**What to do**:
Below, locate the line that contains "By content type". Repeat exactly from that line to the line that contains "View Details", inclusive, leaving out the pictures.
┄┄┄┄┄┄┄┄┄┄┄┄┄┄┄┄┄┄┄┄
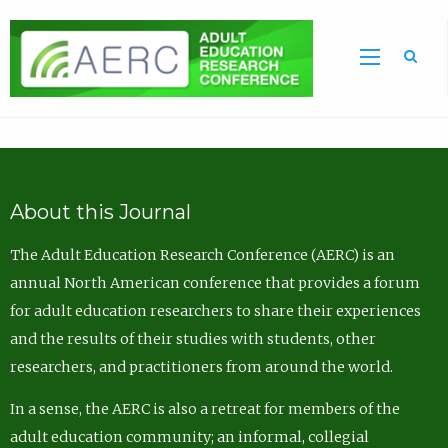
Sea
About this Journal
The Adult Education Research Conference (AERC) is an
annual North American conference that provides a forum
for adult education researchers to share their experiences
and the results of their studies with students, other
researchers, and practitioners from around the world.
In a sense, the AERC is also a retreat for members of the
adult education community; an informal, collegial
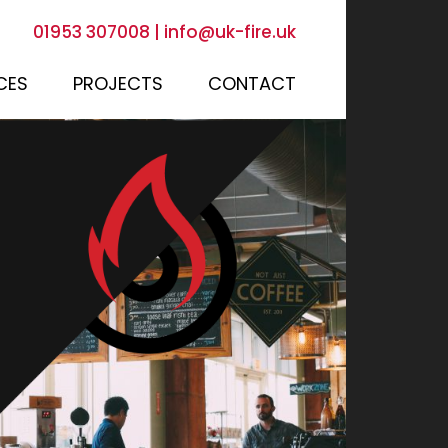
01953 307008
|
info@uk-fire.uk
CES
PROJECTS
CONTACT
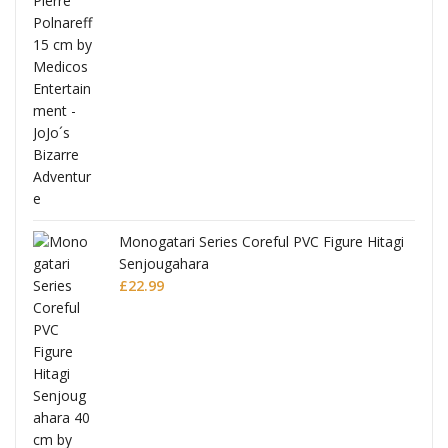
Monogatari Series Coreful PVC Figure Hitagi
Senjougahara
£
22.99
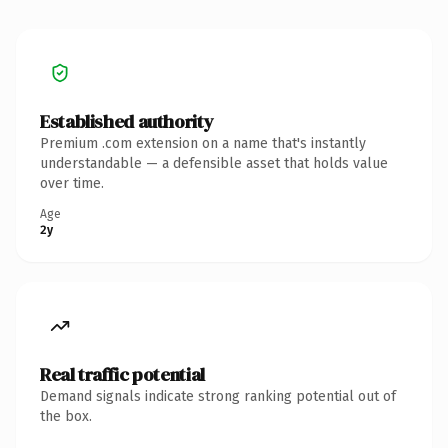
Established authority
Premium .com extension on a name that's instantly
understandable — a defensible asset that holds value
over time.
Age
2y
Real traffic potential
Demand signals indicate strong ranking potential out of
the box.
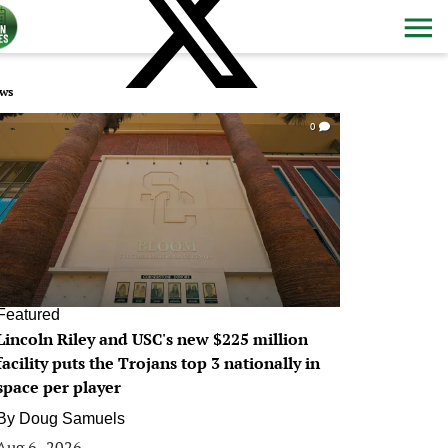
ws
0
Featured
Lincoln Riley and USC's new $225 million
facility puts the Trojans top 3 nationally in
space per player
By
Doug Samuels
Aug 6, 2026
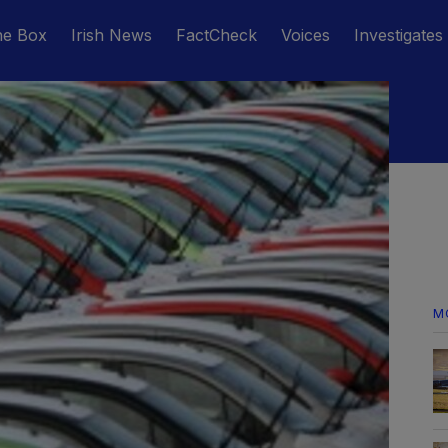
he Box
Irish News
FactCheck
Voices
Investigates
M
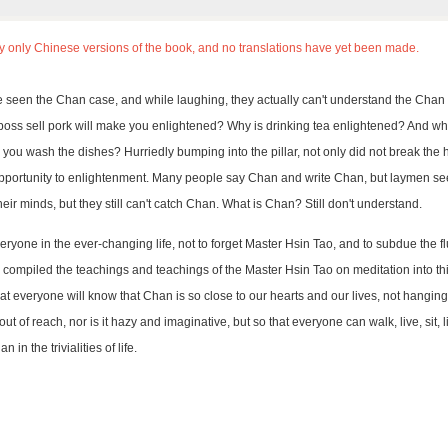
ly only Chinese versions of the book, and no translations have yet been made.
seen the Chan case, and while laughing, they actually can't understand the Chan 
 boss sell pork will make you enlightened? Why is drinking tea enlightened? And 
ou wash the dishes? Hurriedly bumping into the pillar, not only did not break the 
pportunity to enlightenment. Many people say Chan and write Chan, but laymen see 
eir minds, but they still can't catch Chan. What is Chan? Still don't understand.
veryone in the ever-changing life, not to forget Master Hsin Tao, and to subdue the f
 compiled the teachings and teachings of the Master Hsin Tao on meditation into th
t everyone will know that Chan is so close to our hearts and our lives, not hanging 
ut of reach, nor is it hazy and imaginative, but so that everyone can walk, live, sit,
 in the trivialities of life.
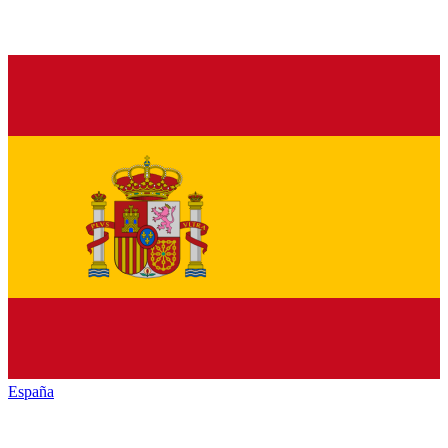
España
┄┄┄┄┄┄┄┄┄┄┄┄┄┄┄┄┄┄┄┄
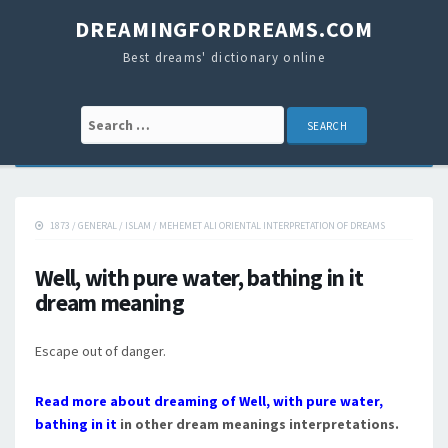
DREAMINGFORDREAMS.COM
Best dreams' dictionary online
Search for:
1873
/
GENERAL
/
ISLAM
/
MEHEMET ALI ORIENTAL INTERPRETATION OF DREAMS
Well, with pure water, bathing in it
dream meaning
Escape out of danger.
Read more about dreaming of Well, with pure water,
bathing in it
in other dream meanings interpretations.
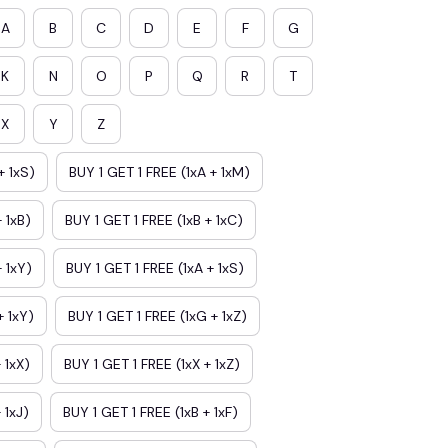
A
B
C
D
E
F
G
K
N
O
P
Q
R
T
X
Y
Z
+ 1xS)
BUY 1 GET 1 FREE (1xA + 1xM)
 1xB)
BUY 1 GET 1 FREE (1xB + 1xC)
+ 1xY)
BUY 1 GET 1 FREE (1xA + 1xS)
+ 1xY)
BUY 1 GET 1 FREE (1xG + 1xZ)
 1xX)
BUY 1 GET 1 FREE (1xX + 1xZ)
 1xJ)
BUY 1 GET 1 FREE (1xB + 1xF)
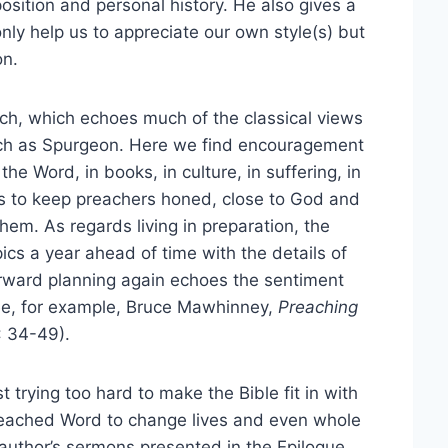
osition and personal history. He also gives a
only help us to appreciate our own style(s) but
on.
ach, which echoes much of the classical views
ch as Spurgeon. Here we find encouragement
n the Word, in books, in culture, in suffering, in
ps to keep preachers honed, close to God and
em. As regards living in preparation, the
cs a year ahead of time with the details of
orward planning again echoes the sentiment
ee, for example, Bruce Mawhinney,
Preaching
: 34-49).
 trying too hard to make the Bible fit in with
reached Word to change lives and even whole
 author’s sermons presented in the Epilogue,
┄┄┄┄┄┄┄┄┄┄┄┄┄┄┄┄┄┄┄┄
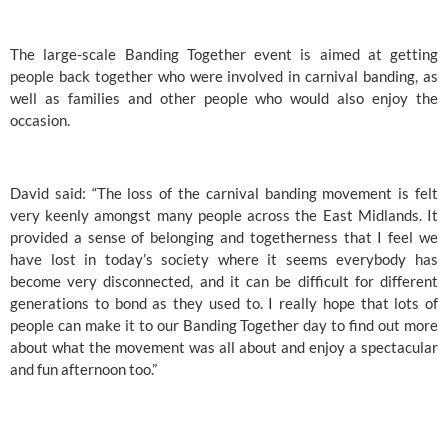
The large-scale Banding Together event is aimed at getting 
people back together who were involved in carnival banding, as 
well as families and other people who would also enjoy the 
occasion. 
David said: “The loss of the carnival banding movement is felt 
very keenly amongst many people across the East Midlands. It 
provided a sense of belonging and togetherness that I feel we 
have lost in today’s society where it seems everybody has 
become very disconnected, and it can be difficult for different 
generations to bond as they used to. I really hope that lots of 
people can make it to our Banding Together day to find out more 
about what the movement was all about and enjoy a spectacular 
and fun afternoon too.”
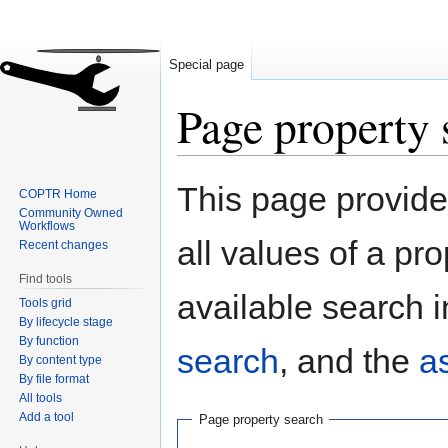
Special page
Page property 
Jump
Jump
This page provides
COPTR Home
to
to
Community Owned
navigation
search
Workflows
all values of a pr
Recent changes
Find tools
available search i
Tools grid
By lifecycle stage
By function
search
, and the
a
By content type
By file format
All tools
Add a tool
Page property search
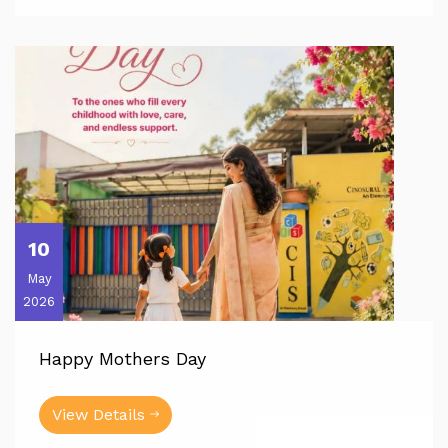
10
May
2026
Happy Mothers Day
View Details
┄┄┄┄┄┄┄┄┄┄┄┄┄┄┄┄┄┄┄┄
**Reply to the task**:
By content type
By file format
All tools
Add a tool
Page property search
10
May
2026
Happy Mothers Day
View Details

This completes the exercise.